So, the transporters on Star Trek started off transporting inanimate objects. They dematerialize an object, turning it into energy. This energy can then be “beamed” to another destination where the energy signal rematerializes into physical matter once again. It reminds me of my days in Air National Guard where I learned to fix radios. A radio takes audio waves or sound in the common vernacular and piggyback that on a larger carrier wave on the Radio Frequency spectrum. Then the receiver separates the addition of audio from the radio wave to complete the cycle of transmission. In the case of the Trek Transporter, the physical object acts much in the same way as the audio in a radio. However, I’m at a complete loss if the transporter functions in a digital or analogue manner.
According to cannon, the transporter works down to the quantum level in replicating the signal at the other end. Other fail safes were designed for transporter malfunction, the most important being that a copy of the object or person is saved in the computer should something go horribly wrong. All of human life is now reduced to either a wave of code or a series of ones and zeroes.

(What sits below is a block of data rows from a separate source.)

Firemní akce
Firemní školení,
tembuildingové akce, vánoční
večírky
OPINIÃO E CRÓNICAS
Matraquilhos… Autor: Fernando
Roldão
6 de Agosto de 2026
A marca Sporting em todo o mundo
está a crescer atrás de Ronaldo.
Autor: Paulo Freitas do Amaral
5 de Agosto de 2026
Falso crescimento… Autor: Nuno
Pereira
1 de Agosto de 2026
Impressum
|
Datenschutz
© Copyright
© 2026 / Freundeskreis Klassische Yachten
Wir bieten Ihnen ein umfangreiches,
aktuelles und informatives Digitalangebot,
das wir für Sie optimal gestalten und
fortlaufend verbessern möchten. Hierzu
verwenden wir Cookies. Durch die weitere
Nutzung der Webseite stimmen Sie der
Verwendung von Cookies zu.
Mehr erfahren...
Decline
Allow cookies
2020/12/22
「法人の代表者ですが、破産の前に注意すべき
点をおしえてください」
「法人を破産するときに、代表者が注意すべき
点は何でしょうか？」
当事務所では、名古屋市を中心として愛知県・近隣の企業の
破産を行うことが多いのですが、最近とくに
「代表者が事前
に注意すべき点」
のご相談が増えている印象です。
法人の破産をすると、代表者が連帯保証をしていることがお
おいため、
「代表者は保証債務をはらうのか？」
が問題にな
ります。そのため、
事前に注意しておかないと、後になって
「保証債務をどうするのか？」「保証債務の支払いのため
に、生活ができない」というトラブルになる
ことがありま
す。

Inevitably, this led critics of the transporter to envision it as a “suicide machine.” Each time someone steps foot inside the transporter, they get erased from existence, only to have a copy replicated away at a distance. Does this make you question your existence? What if you could be cloned exactly down to the quantum level? The physical body and the mind are completely identical. If you were to lose consciousness during this duplication, how would you know which you is the REAL you? This plot device was actually used many moons ago in the Spiderverse. Peter Parker was chasing a clone of himself all around New York, only to later find that he himself was the clone.

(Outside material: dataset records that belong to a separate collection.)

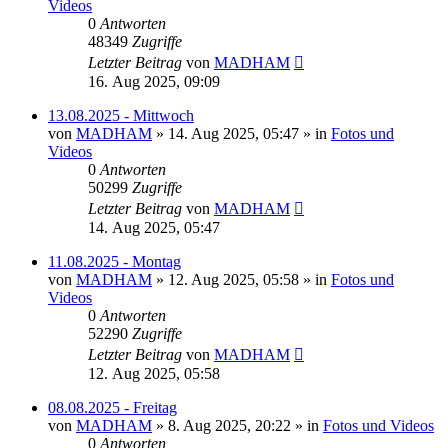
Videos
0
Antworten
48349
Zugriffe
Letzter Beitrag
von
MADHAM
16. Aug 2025, 09:09
13.08.2025 - Mittwoch
von
MADHAM
»
14. Aug 2025, 05:47
» in
Fotos und
Videos
0
Antworten
50299
Zugriffe
Letzter Beitrag
von
MADHAM
14. Aug 2025, 05:47
11.08.2025 - Montag
von
MADHAM
»
12. Aug 2025, 05:58
» in
Fotos und
Videos
0
Antworten
52290
Zugriffe
Letzter Beitrag
von
MADHAM
12. Aug 2025, 05:58
08.08.2025 - Freitag
von
MADHAM
»
8. Aug 2025, 20:22
» in
Fotos und Videos
0
Antworten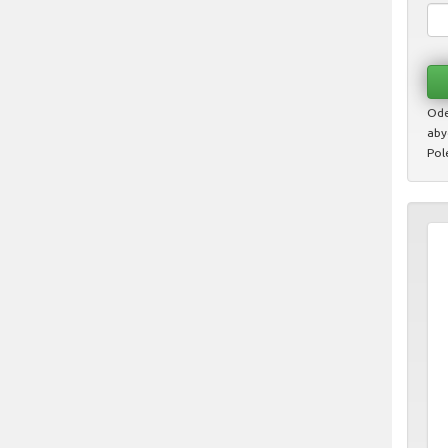
Ode
aby
Pol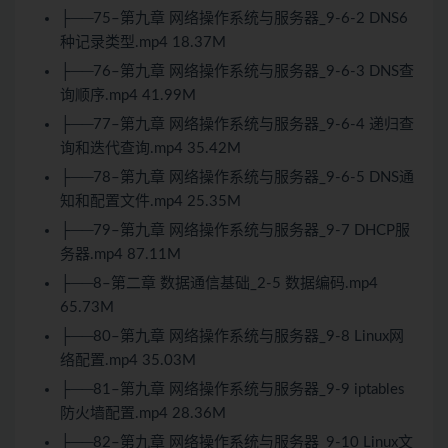
├──75–第九章 网络操作系统与服务器_9-6-2 DNS6
种记录类型.mp4 18.37M
├──76–第九章 网络操作系统与服务器_9-6-3 DNS查
询顺序.mp4 41.99M
├──77–第九章 网络操作系统与服务器_9-6-4 递归查
询和迭代查询.mp4 35.42M
├──78–第九章 网络操作系统与服务器_9-6-5 DNS通
知和配置文件.mp4 25.35M
├──79–第九章 网络操作系统与服务器_9-7 DHCP服
务器.mp4 87.11M
├──8–第二章 数据通信基础_2-5 数据编码.mp4
65.73M
├──80–第九章 网络操作系统与服务器_9-8
Linux
网
络配置.mp4 35.03M
├──81–第九章 网络操作系统与服务器_9-9 iptables
防火墙配置.mp4 28.36M
├──82–第九章 网络操作系统与服务器_9-10
Linux
文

A similar plot was devised for Star Trek: The Next Generation, or as it is commonly referred to as TNG. On TNG, Commander William Riker is introduced to us as this space-age lothario, having shared a romantic history with the Ship’s counselor, Deanna Troi. After several seasons defining their platonic relationship, the crew is beckoned by a distress signal coming from an outpost Commander Riker once was stationed at 8 years prior. An accident occurred and Riker was transported from the outpost to a nearby ship. This occurred while Riker and Troi were still romantically entangled. This situation changed the trajectory of Riker’s life, where he chose duty over love, ending his relationship with Troi for a position of advancement in his career.
However, not all was what it seemed in the outpost below. A glitch in the system thought it had failed in transmitting a Riker to the vessel, so it subsequently reverted a signal back into the outpost of which Riker was initially marooned. Ok, just to make this plain: we now have two Rikers: one rescued, one still marooned. And marooned he will stay, for the next 8 years, pining away for his beloved Counselor Troi. Until coincidentally, his Eskimo brother, The Rescued Riker returns to the scene aboard his newest designation, and feather in the federation’s cap: The Starship Enterprise.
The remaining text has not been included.